Berlin has allegedly suggested basing key infrastructure near the Russian border, but keeping troops stationed in their home countries
Germany has reportedly objected to the idea of sending several thousand more NATO troops to Russia's western borders, and suggested an alternative scheme instead. That's according to the newspaper Die Welt.
German Chancellor Olaf Scholz has proposed stationing support units and fuel stocks in the Baltic states and Poland, but he doesn't back the deployment of entire additional brigades to the countries, according to the report. The majority of troops, under Scholz's plan, would remain in their home nations, at full combat readiness, only conducting short-term maneuvers abroad.
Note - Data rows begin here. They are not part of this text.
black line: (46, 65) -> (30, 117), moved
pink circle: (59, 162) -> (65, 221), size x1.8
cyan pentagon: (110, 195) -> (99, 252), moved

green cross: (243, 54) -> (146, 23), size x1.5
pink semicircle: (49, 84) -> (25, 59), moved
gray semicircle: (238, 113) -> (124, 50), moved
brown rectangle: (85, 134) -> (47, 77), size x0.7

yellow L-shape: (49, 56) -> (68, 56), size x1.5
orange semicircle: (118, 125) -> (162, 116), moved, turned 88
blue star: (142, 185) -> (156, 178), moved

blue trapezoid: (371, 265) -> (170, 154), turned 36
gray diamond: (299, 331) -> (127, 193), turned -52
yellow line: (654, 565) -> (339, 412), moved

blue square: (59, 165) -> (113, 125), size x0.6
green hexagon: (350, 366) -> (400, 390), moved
As part of NATO's Enhanced Forward Presence, the military bloc is planning to send an additional 5,000 troops each to Poland, Estonia, Latvia and Lithuania, Die Welt added. According to the newspaper, German troops will support Lithuania, while UK soldiers will be based in Estonia and Canada will bolster Latvia. The US already has a brigade-strong contingent stationed in Poland.
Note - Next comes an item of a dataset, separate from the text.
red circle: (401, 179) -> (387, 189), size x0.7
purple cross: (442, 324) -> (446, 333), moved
However, deploying so many soldiers would be costly, and the three supporting nations are already low on fully equipped brigades, the newspaper explained.
Lieutenant-general Heinrich Brauss, a former high-ranking NATO official, told the outlet that the German military will only be able to provide such support in the coming years. This is apparently the case for other European NATO member states as well.
It is these problems that reportedly led Chancellor Scholz to propose the alternative scheme.
Unnamed "NATO diplomats" are cited by Die Welt as lauding Berlin's plan as a "flexible, concentrated deployment," that offers the opportunity to also re-dispatch troops to other battlefields, if necessary.
Berlin, however, has yet to convince the UK and Canada to agree to this model during the ongoing NATO summit in Madrid, the article claims.
The Baltic states are reportedly unhappy with the prospect of only having truncated brigades on their territories. According to Die Welt, Tallinn, Vilnius and Riga fear that without additional forces, they will be more easily occupied by an invading Russian army, in case of war.
The outlet went on to describe the three nations as NATO's "Achilles heel" in the East due to their proximity to mainland Russia and its exclave in Kaliningrad. Russian troops could take the region sooner than the military bloc could deploy adequate reinforcements from Central Europe, the journalists claim. In this scenario, the Baltic nations could only be liberated as part of a counter-offensive.
Shortly after Russia attacked Ukraine in late February, NATO expanded its presence in the east. The number of troops in each of the international battle groups stationed in the Baltic states and Poland rose from 800 to more than 1,000. NATO combat units of a similar size were stationed in Slovakia, the Czech Republic, Hungary and Romania.